New capability: Name every classic isolation anomaly, state which isolation level prevents it and at what cost, walk a write-skew interleaving step by step, and decide which invariants in an ML system actually require a serializable transaction versus a cheaper guard.
The plan
Six moves. (1) Define ACID precisely, letter by letter — and why consistency is the application's job, not the database's, while isolation is the one that hides concurrency. (2) Build the anomalies one at a time, each paired with the level that kills it: dirty reads/writes → read committed. (3) Read skew → snapshot isolation (and what MVCC is). (4) Lost update → atomic ops / locks / compare-and-set. (5) Write skew and phantoms — the subtle ones — → serializable, with a full worked interleaving. (6) The three ways to actually achieve serializability (serial execution, two-phase locking, serializable snapshot isolation), then a trade-off table, failure modes, and the hand-off to clocks and fencing.

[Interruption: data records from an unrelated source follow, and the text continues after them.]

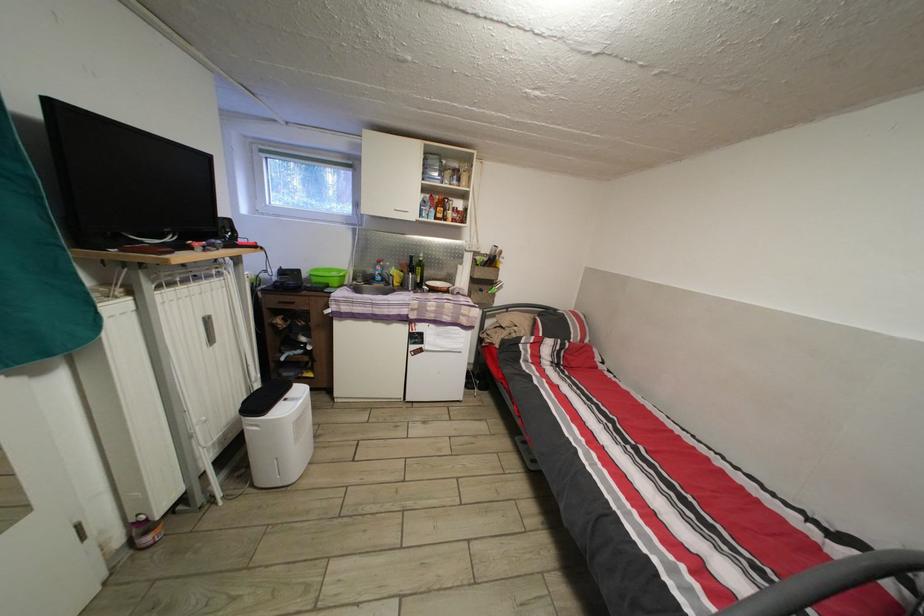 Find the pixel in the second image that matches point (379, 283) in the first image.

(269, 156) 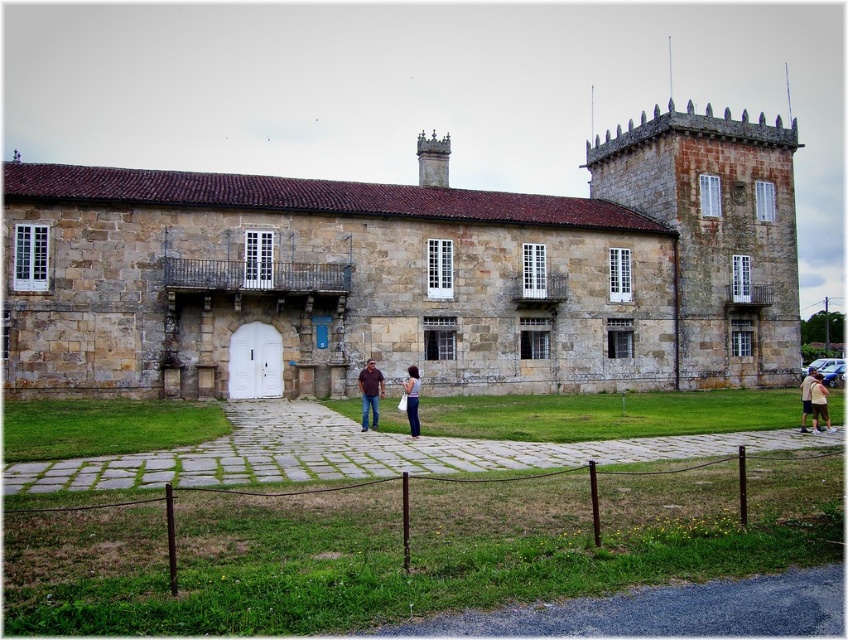 Can you confirm if matte brown stone couple at center is positioned to the left of brown leather jacket at center?

In fact, matte brown stone couple at center is to the right of brown leather jacket at center.

Can you confirm if matte brown stone couple at center is thinner than brown leather jacket at center?

In fact, matte brown stone couple at center might be wider than brown leather jacket at center.

Which is in front, point (360, 381) or point (365, 371)?

Point (365, 371)

I want to click on matte brown stone couple at center, so [x=371, y=392].

Is matte brown stone couple at center smaller than denim pants at center?

Incorrect, matte brown stone couple at center is not smaller in size than denim pants at center.

Which is in front, point (416, 381) or point (406, 381)?

Point (416, 381) is in front.

Who is more distant from viewer, (382, 385) or (409, 422)?

The point (382, 385) is more distant.

Locate an element on the screen. This screenshot has width=848, height=640. matte brown stone couple at center is located at coordinates (371, 392).

Does matte brown stone couple at center appear over light brown shirt at center?

Yes.

Does matte brown stone couple at center appear under light brown shirt at center?

No.

Which is in front, point (372, 372) or point (804, 429)?

Point (804, 429)

I want to click on matte brown stone couple at center, so click(371, 392). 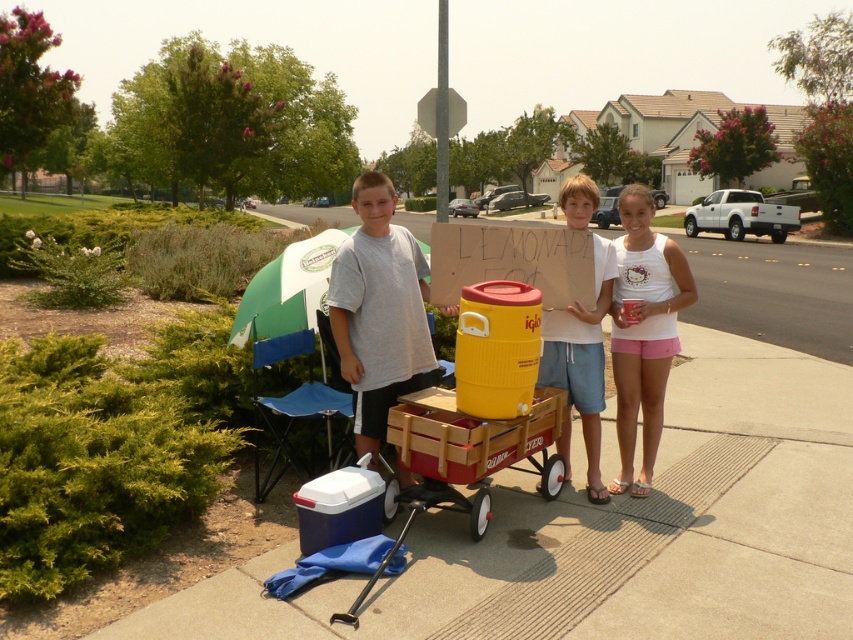 Question: Which of the following is the farthest from the observer?

Choices:
 (A) gray cotton t-shirt at center
 (B) light blue denim shorts at center
 (C) white cotton tank top at center
 (D) wooden wagon at center

Answer: (C)

Question: Which object is farther from the camera taking this photo?

Choices:
 (A) light blue denim shorts at center
 (B) gray cotton t-shirt at center
 (C) wooden wagon at center
 (D) white cotton tank top at center

Answer: (D)

Question: Does white cotton tank top at center appear on the right side of light blue denim shorts at center?

Choices:
 (A) no
 (B) yes

Answer: (B)

Question: Is gray cotton t-shirt at center positioned at the back of wooden wagon at center?

Choices:
 (A) no
 (B) yes

Answer: (B)

Question: Is wooden wagon at center below white cotton tank top at center?

Choices:
 (A) no
 (B) yes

1 · ACID, letter by letter

What this is: the four-letter promise, and which letter actually hides concurrency.

A transaction is a bundle of reads and writes that succeeds or fails as one unit, so the application can ignore certain concurrency and crash faults. ACID is the four-letter promise the bundle makes. The letters are not equally deep, and marketing has blurred them, so define each precisely.

Atomicity
All-or-nothing. Move 100 dollars between accounts — debit A, credit B — and a crash between the two steps must leave neither, never a vanished 100. If a multi-step transaction is interrupted partway (crash, constraint violation, client disconnect) the database aborts it and discards every write it made, as if it never started. Built on the durable log (lesson 03): undo the partial writes, or never make them visible until commit. The right antonym is abortability, not "concurrency."
Consistency
Application invariants hold before and after the transaction (e.g. "credits equal debits", "this username is unique"). The catch: the database can only enforce the invariants you told it about as constraints; the rest is the application's responsibility. This C is the app's, not the database's. It rides along in the acronym; A, I, D are properties the store actually provides.
Isolation
Concurrently executing transactions behave as if they ran one at a time — the system hides interleavings that would otherwise let one transaction see another's half-done work or clobber it. This is the interesting letter: in practice it is not a single guarantee but a ladder of levels, each admitting a different set of anomalies for more concurrency.
Durability
Once a transaction commits, its writes survive crashes — they were flushed to a durable medium (the WAL on disk, or replicated to enough nodes). After "commit OK", a power loss cannot lose the data. In a distributed store, durability means "written to enough replicas to survive the failures you planned for" (lesson 09).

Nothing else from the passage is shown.